BEGIN RECORDS SUPPLIED
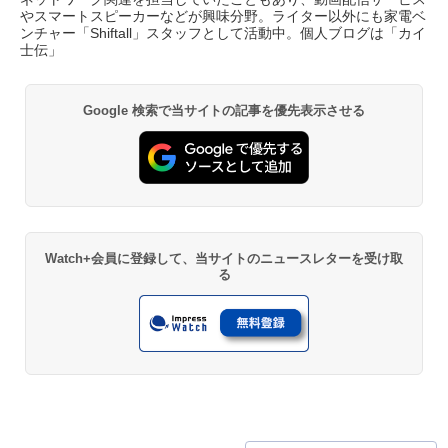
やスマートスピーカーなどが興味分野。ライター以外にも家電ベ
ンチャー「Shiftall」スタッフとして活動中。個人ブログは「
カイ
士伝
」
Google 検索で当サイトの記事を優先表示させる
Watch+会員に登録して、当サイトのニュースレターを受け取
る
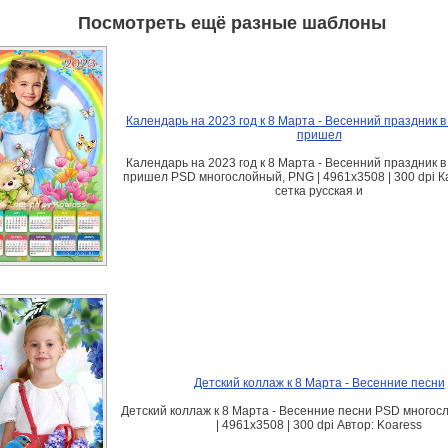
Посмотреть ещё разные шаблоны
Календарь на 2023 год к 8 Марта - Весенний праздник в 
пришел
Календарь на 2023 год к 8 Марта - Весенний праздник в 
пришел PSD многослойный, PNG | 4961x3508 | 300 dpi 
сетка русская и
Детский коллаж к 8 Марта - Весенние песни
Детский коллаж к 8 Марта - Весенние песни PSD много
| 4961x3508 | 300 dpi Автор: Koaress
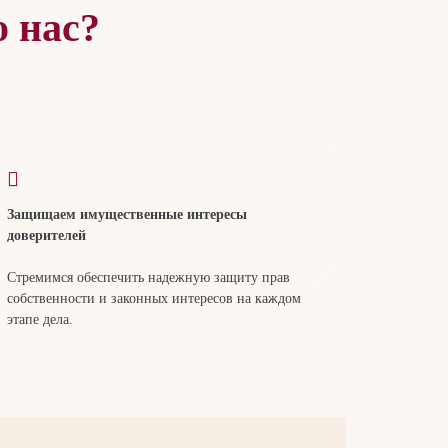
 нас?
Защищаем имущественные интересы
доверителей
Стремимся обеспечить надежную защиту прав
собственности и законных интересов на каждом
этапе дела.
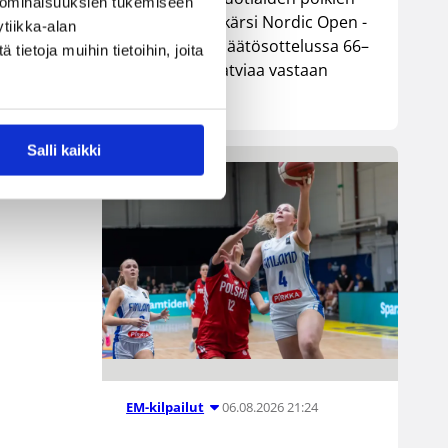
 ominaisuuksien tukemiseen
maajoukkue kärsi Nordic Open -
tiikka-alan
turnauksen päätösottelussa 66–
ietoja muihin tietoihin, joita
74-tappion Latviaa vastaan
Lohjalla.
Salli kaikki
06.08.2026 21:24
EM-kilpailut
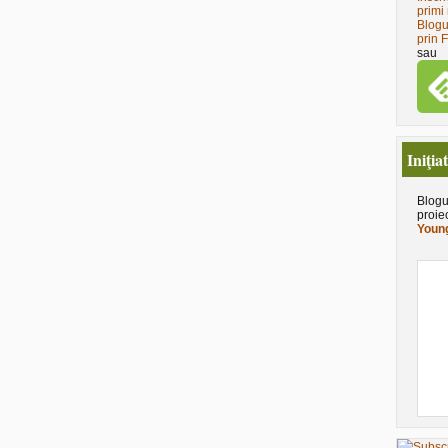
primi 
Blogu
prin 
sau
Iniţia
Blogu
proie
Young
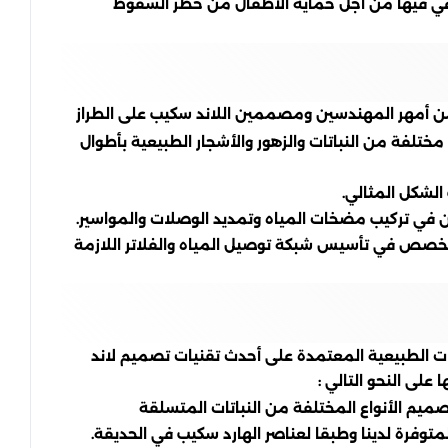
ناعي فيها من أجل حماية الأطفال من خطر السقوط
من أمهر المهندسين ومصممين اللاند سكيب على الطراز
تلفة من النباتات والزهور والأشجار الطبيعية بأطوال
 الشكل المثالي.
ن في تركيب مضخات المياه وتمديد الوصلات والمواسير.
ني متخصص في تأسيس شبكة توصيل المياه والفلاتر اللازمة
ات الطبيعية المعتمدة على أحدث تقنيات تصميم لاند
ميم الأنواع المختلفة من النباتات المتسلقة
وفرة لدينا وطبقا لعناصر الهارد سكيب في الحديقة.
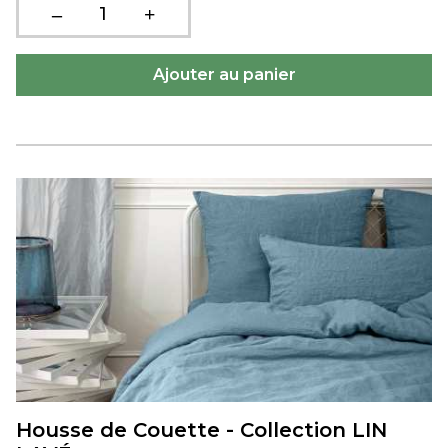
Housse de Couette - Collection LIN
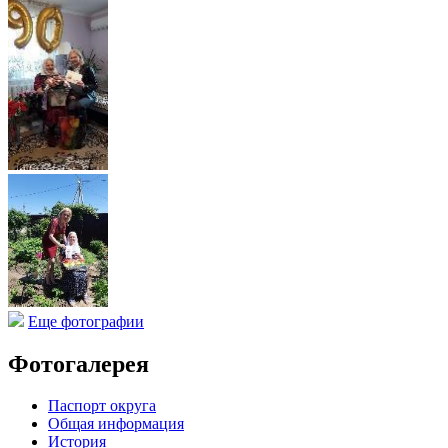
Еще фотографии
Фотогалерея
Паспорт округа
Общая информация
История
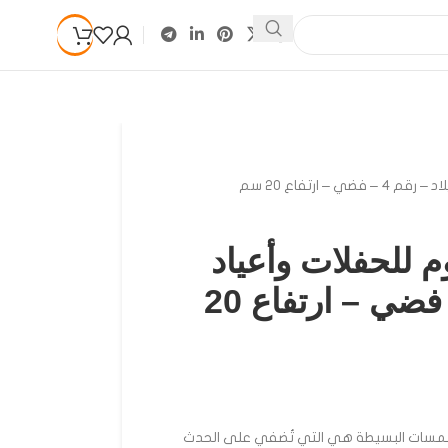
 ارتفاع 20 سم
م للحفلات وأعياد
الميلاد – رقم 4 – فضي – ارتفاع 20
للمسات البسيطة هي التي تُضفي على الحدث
END RECORDS SUPPLIED
• [TO DO] If any entry holds a picture, drop the picture and copy everything else exactly.

• [TASK RESPONSE]
やスマートスピーカーなどが興味分野。ライター以外にも家電ベ
ンチャー「Shiftall」スタッフとして活動中。個人ブログは「
カイ
士伝
」
Google 検索で当サイトの記事を優先表示させる
Watch+会員に登録して、当サイトのニュースレターを受け取
る
Посмотреть ещё разные шаблоны
Календарь на 2023 год к 8 Марта - Весенний праздник в 
пришел
Календарь на 2023 год к 8 Марта - Весенний праздник в 
пришел PSD многослойный, PNG | 4961x3508 | 300 dpi 
сетка русская и
Детский коллаж к 8 Марта - Весенние песни
Детский коллаж к 8 Марта - Весенние песни PSD много
| 4961x3508 | 300 dpi Автор: Koaress
 нас?
Защищаем имущественные интересы
доверителей
Стремимся обеспечить надежную защиту прав
собственности и законных интересов на каждом
этапе дела.
 ominaisuuksien tukemiseen
maajoukkue kärsi Nordic Open -
tiikka-alan
turnauksen päätösottelussa 66–
ietoja muihin tietoihin, joita
74-tappion Latviaa vastaan
Lohjalla.
Salli kaikki
06.08.2026 21:24
EM-kilpailut
primi 
Blogu
prin 
sau
Iniţia
Blogu
proie
Young
ناعي فيها من أجل حماية الأطفال من خطر السقوط
من أمهر المهندسين ومصممين اللاند سكيب على الطراز
تلفة من النباتات والزهور والأشجار الطبيعية بأطوال
 الشكل المثالي.
ن في تركيب مضخات المياه وتمديد الوصلات والمواسير.
ني متخصص في تأسيس شبكة توصيل المياه والفلاتر اللازمة
ات الطبيعية المعتمدة على أحدث تقنيات تصميم لاند
ميم الأنواع المختلفة من النباتات المتسلقة
وفرة لدينا وطبقا لعناصر الهارد سكيب في الحديقة.
Housse de Couette - Collection LIN
Еще фотографии
Фотогалерея
Паспорт округа
Общая информация
История
 ارتفاع 20 سم
م للحفلات وأعياد
الميلاد – رقم 4 – فضي – ارتفاع 20
للمسات البسيطة هي التي تُضفي على الحدث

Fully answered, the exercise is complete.